School threats in the age of social media
MADISON COUNTY, Ky. (WTVQ)- Now, to the growing influence and at times, recklessness on social media that can paralyze and panic communities.
Monday in Richmond police say a student used social media to threaten a shooting at Madison Central High School this week.
That disrupted school, caused understandable concern, led to a police presence on campus and an investigation.
This not a harmless school prank, it’s serious, dangerous behavior that we found out reached far beyond Richmond.
The threat, posted anonymously on Instagram said there would be a shooting at “MCHS”, which was determined to be Madison Central High School.
But the commonality of that acronym caused school districts across the country to worry the threat was targeted at them.
For example, schools in Readfield, Maine cancelled classes today while investigating the post.
News outlets in Clarksville, Tennessee, report a high school there was mistaken as the one referenced in the threat and the McCreary County School District in Kentucky had to reassure parents and students the post was not directed at that school.
When it comes to making and investigating threats, like the one that happened here at Madison Central High School Monday, law enforcement officials say social media has been a game changer.

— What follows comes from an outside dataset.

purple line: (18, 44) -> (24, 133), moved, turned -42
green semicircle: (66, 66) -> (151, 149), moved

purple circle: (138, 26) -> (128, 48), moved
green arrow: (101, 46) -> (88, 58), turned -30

“It’s okay and I guess easy for them to sit in their private home or somewhere else and post those comments,” said Assistant Chief Rodney Richardson with the Richmond Police Department.
Police here in Richmond say social media has become the new way for people to make threats.

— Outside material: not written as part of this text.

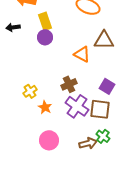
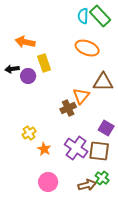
purple circle: (45, 37) -> (28, 76), moved
orange triangle: (82, 54) -> (81, 96), turned 42
brown cross: (69, 84) -> (68, 108), moved

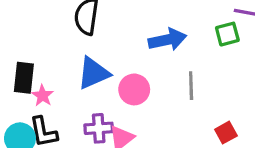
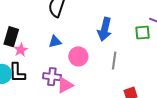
blue arrow: (167, 40) -> (105, 29), turned 105
blue triangle: (93, 73) -> (55, 42), size x0.6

“You know as technologies increase and everyone seems to have access to social media so it’s very easy for someone to go online and post an anonymous post that they are threatening to do something or carry out some sort of attack on whatever organization,” said Asst. Chief Richardson.

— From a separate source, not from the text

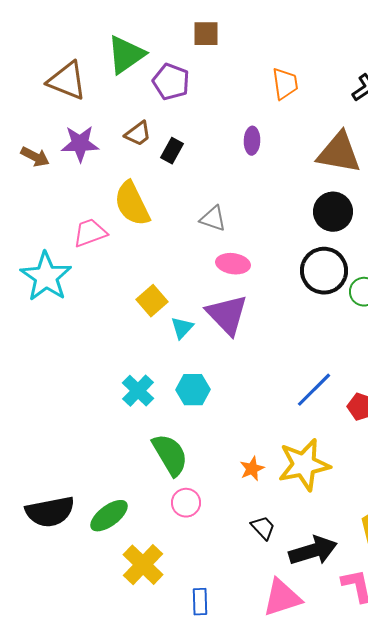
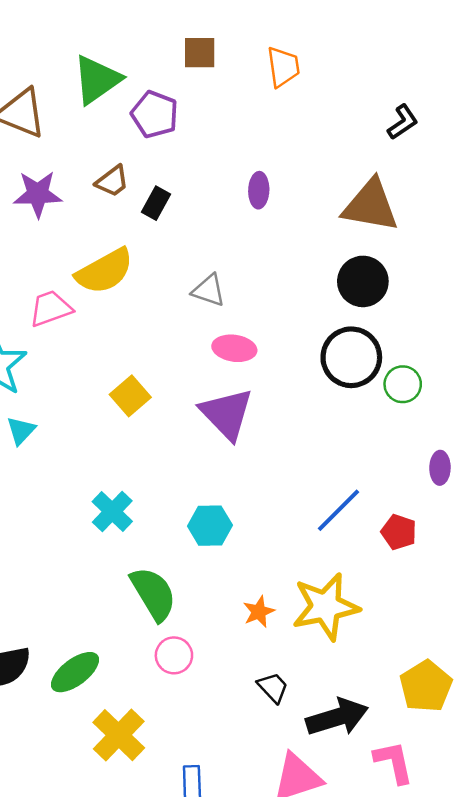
orange trapezoid: (285, 84) -> (283, 67), moved
yellow semicircle: (132, 204) -> (105, 271), turned -93
cyan triangle: (182, 328) -> (21, 431), moved
cyan hexagon: (193, 390) -> (210, 526), moved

Police say they don’t have an exact number for how many online threats they investigate but say it’s enough for them to have detectives who specialize in just that.
“So we will send them to specific training to Facebook investigations, Twitter, any kind of social media,” said Asst. Chief Richardson.
But police say social media is not solely used for bad, they say it is actually one of their best tools for solving crimes.
“The school threat that was yesterday that was discovered was sent to us several times by several different people so you know there is people out in the community looking out for others as well not just us. So with the help of those people sharing those kinds of things with us and the use of Facebook and Twitter and other social media platforms we’re able to gather that information a lot more quickly than we used to,” said Asst. Chief Richardson.
Law enforcement officials say no matter the scale or legitimacy of a threat if people see something that looks suspicious or worrisome they should immediately call police.